Uncertainty over proposed meeting between PM, Hunte
THERE was uncertainty late yesterday regarding when, or if, a proposed meeting will take place between Prime Minister Portia Simpson Miller and West Indies Cricket Board (WICB) president Julian Hunte as part of an effort to diffuse tensions, mainly involving the continued exclusion of former West Indies captain Chris Gayle from the regional team.
The Jamaican government confirmed early yesterday that Hunte had requested a meeting with Simpson Miller today.
“No time has been set but a request has been made for the president of the WICB to meet with the prime minister on Wednesday (today),” Senator Sandrea Falconer, minister without portfolio with responsibility for information, told the Observer yesterday morning.
However, a check with Falconer in late afternoon revealed uncertainty as to when, or if, the WICB president would arrive in Jamaica.
“It’s now 5:20 pm and we have not heard any further word from Mr Hunte and the prime minister does have a very busy schedule on Wednesday…,” Falconer said.
News broke on Monday that Hunte, a former St Lucian foreign minister and ambassador to the United Nations, had decided at a meeting of WICB directors in St Lucia on the weekend to personally apologise to Simpson Miller for comments deemed “inappropriate” in a statement issued by the WICB secretariat last week.
The Jamaica Cricket Association (JCA) and Simpson Miller responded furiously to the comments from the WICB secretariat which substantially said the Jamaican prime minister had spoken from a position of ignorance when she addressed issues involving regional cricket at a JCA awards dinner recently.
Jamaican anger was heightened by a suggestion in the WICB statement which appeared to liken the standoff between the WICB and Gayle to a hypothetical situation involving a prime minister and a Cabinet member.

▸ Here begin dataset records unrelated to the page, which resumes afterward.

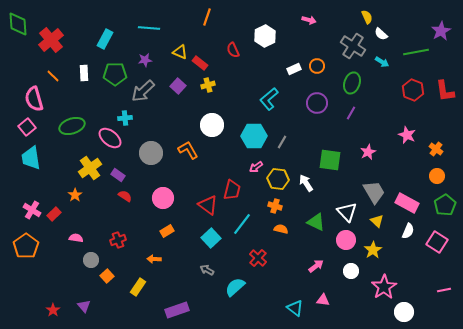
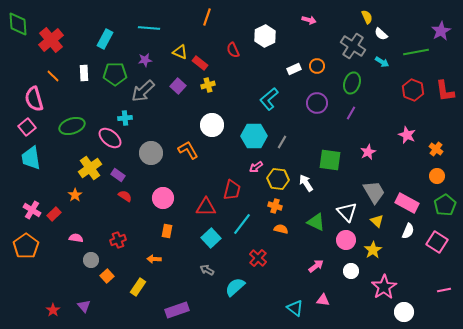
red triangle at (208, 205): moved 2 px left, 2 px down; rotated 35 degrees counterclockwise
orange rectangle at (167, 231): rotated 48 degrees counterclockwise
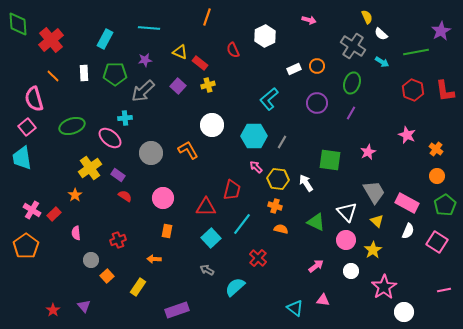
cyan trapezoid at (31, 158): moved 9 px left
pink arrow at (256, 167): rotated 80 degrees clockwise
pink semicircle at (76, 238): moved 5 px up; rotated 104 degrees counterclockwise
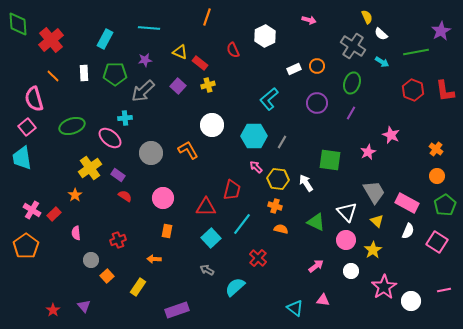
pink star at (407, 135): moved 16 px left
white circle at (404, 312): moved 7 px right, 11 px up
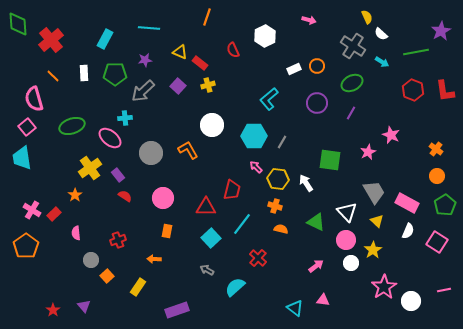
green ellipse at (352, 83): rotated 45 degrees clockwise
purple rectangle at (118, 175): rotated 16 degrees clockwise
white circle at (351, 271): moved 8 px up
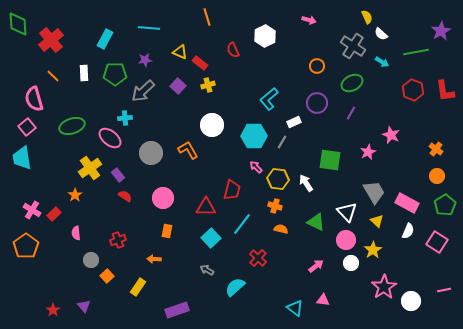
orange line at (207, 17): rotated 36 degrees counterclockwise
white rectangle at (294, 69): moved 53 px down
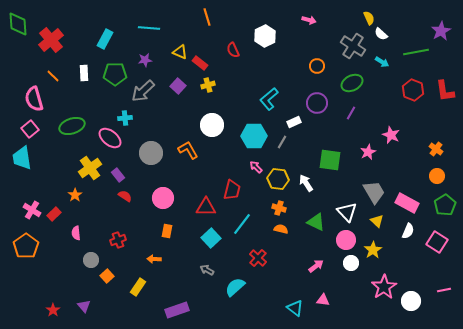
yellow semicircle at (367, 17): moved 2 px right, 1 px down
pink square at (27, 127): moved 3 px right, 2 px down
orange cross at (275, 206): moved 4 px right, 2 px down
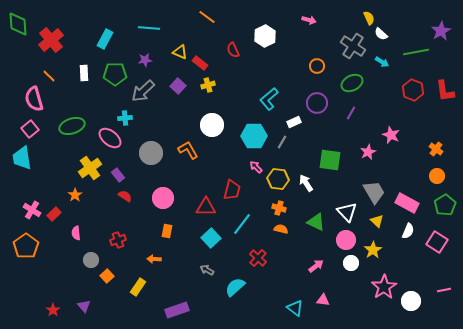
orange line at (207, 17): rotated 36 degrees counterclockwise
orange line at (53, 76): moved 4 px left
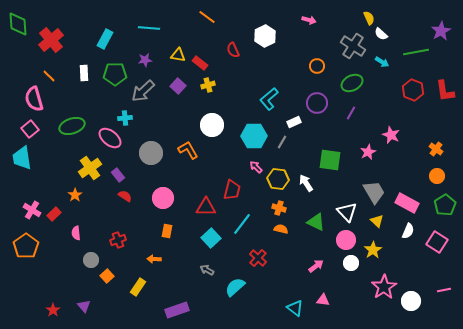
yellow triangle at (180, 52): moved 2 px left, 3 px down; rotated 14 degrees counterclockwise
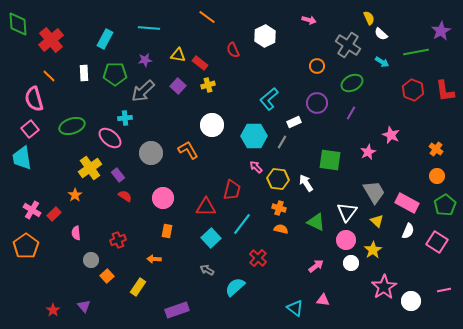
gray cross at (353, 46): moved 5 px left, 1 px up
white triangle at (347, 212): rotated 20 degrees clockwise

Simpson Miller had weighed in on the Gayle issue as well as the non-inclusion of Jamaica as a venue for the upcoming Australia tour of the Caribbean.
Gayle has not played for the West Indies since the ICC World Cup in Asia last year following a quarrel with the cricket authorities. The WICB secretariat is demanding that Gayle apologise for remarks he made last year about Windies coach Ottis Gibson and the WICB.
A resolution moved by the JCA at the weekend’s WICB directors’ meeting for Gayle to be reinstated to the West Indies team was rejected.